Onto the lovely train for the 23 minute journey into Oslo. Wi-fi on board. Crowded. There is a slightly faster and more expensive private train – this one by NSO the public system,was fine. Fast and quiet. One stop.
Once in central Oslo train station out came my mapping app and it came into it’s own. Guiding us through the city streets to our accommodation and taking around ten minutes walking. Rather like I had expected the little walk I planned for Kerry and I in Vancouver that ended up in us being delivered by a Police car. …..
No Police car seen or needed this trip. Arrived at door to set of apartments but hadn’t heard from the AirBnb host. Hmm. What next?
We needed to phone her – but didn’t want to use roaming on the phones. I’d set up Groundwire app and using my VOIP provider MyNetFone on wifi was going to be easy. Plenty of free wifi in Oslo they said. Just none where we were. So fortunately I had bought some roaming data for the iPad and soon enough a phone call had got through and the host turned up.

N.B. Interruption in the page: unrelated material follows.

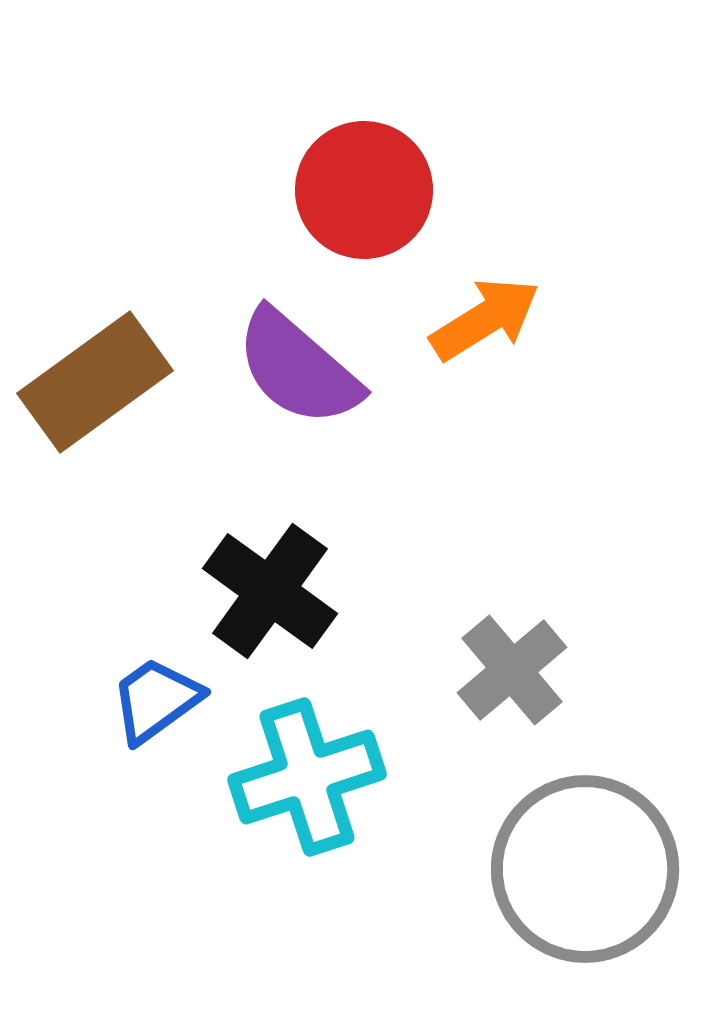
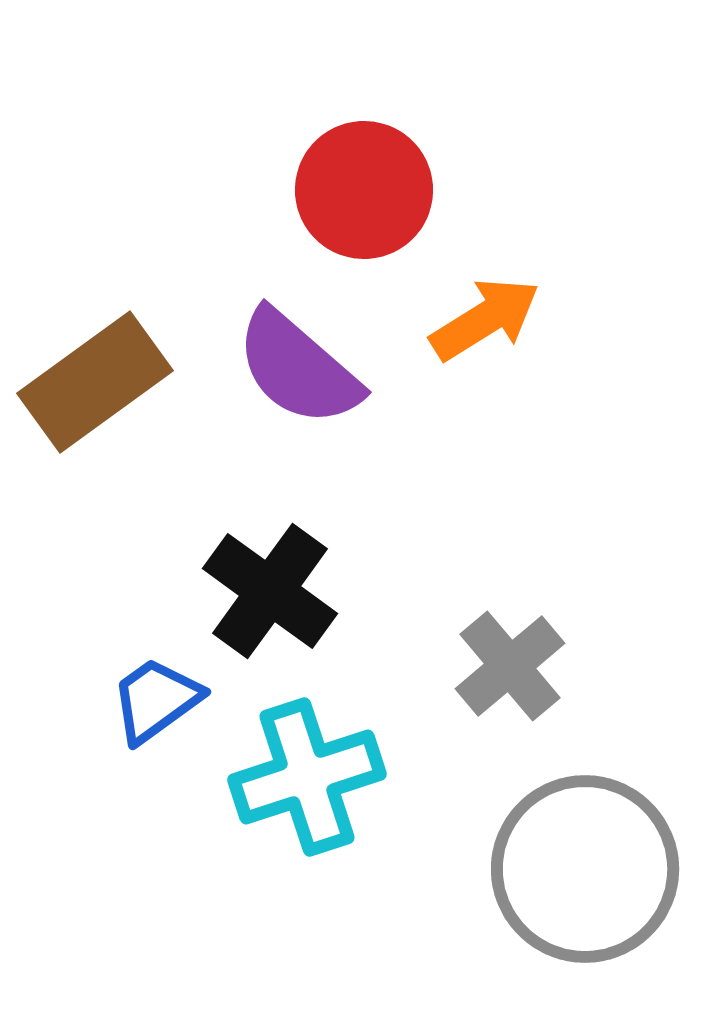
gray cross: moved 2 px left, 4 px up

She’d been waiting for us at the train station, and had sent Jenny a text whilst were on the train. Jenny hadn’t got this message because she’d not turned on roaming on her phone and was still on airline mode. Nothing lost in the end and Lata showed us around her lovely apartment.
A shopping trip for supplies found Barry, Jean and Jenny at the pub. Other things were also bought. No take away alcohol is for sale in Norway on weekends.
Lovely salad for dinner, and climbing into bed was wonderful – 28 hours after leaving Perth!!!